▶ [Exercise instructions]:
Every entry below is to be returned unchanged. Images are not part of the copy.

▶ [Exercise inputs]:
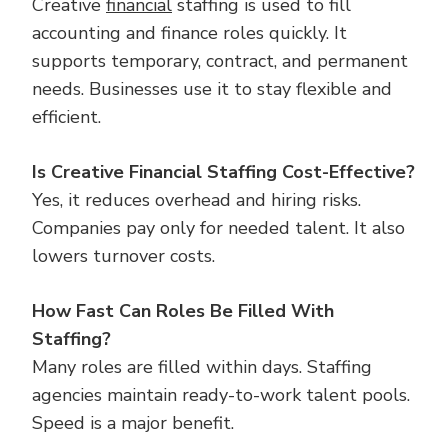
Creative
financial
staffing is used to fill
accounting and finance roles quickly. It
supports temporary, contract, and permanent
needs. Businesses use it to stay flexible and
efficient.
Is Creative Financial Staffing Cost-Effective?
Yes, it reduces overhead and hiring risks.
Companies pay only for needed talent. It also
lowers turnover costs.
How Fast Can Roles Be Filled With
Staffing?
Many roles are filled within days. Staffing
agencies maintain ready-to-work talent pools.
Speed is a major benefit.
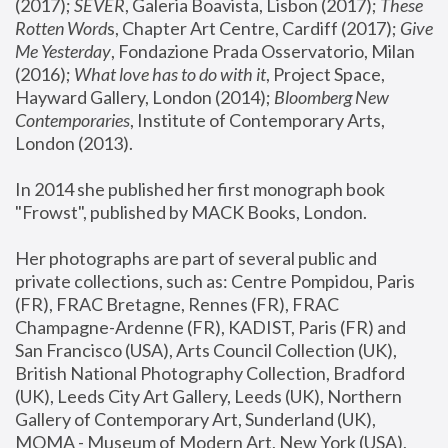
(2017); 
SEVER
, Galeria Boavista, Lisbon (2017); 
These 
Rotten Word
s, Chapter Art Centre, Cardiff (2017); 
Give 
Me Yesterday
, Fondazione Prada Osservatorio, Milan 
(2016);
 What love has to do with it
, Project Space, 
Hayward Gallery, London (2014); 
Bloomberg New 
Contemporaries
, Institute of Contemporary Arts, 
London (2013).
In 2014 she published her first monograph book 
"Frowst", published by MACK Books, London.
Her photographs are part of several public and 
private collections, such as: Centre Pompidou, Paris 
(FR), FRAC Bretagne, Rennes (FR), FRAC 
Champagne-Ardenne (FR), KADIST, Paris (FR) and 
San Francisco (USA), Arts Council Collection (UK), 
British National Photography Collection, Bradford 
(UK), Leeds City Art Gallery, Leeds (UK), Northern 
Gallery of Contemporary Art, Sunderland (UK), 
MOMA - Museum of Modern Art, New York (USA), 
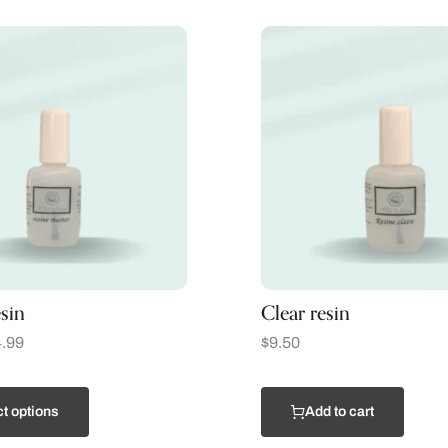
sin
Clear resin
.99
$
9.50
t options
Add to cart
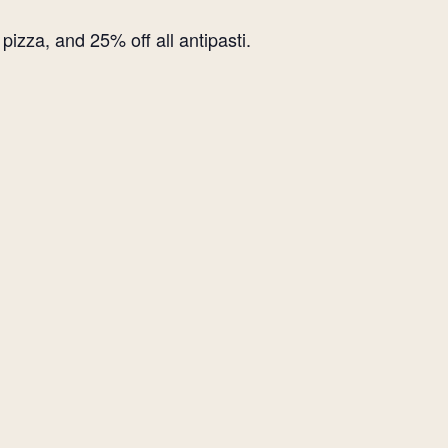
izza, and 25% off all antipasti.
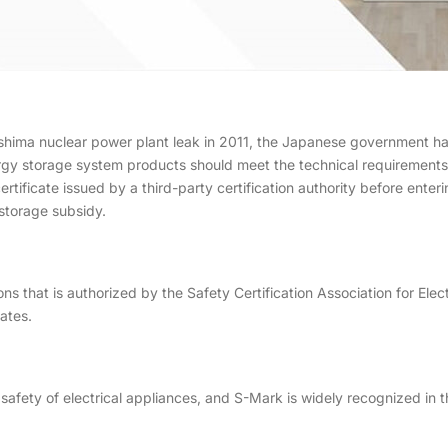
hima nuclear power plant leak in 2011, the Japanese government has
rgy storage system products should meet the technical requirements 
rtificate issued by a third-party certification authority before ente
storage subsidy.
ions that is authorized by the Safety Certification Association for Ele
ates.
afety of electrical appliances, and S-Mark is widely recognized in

▶ [Solution below]:
Creative
financial
staffing is used to fill
accounting and finance roles quickly. It
supports temporary, contract, and permanent
needs. Businesses use it to stay flexible and
efficient.
Is Creative Financial Staffing Cost-Effective?
Yes, it reduces overhead and hiring risks.
Companies pay only for needed talent. It also
lowers turnover costs.
How Fast Can Roles Be Filled With
Staffing?
Many roles are filled within days. Staffing
agencies maintain ready-to-work talent pools.
Speed is a major benefit.
(2017); 
SEVER
, Galeria Boavista, Lisbon (2017); 
These 
Rotten Word
s, Chapter Art Centre, Cardiff (2017); 
Give 
Me Yesterday
, Fondazione Prada Osservatorio, Milan 
(2016);
 What love has to do with it
, Project Space, 
Hayward Gallery, London (2014); 
Bloomberg New 
Contemporaries
, Institute of Contemporary Arts, 
London (2013).
In 2014 she published her first monograph book 
"Frowst", published by MACK Books, London.
Her photographs are part of several public and 
private collections, such as: Centre Pompidou, Paris 
(FR), FRAC Bretagne, Rennes (FR), FRAC 
Champagne-Ardenne (FR), KADIST, Paris (FR) and 
San Francisco (USA), Arts Council Collection (UK), 
British National Photography Collection, Bradford 
(UK), Leeds City Art Gallery, Leeds (UK), Northern 
Gallery of Contemporary Art, Sunderland (UK), 
MOMA - Museum of Modern Art, New York (USA), 
sin
Clear resin
.99
$
9.50
t options
Add to cart
izza, and 25% off all antipasti.
hima nuclear power plant leak in 2011, the Japanese government has
rgy storage system products should meet the technical requirements 
rtificate issued by a third-party certification authority before ente
storage subsidy.
ions that is authorized by the Safety Certification Association for Ele
ates.
afety of electrical appliances, and S-Mark is widely recognized in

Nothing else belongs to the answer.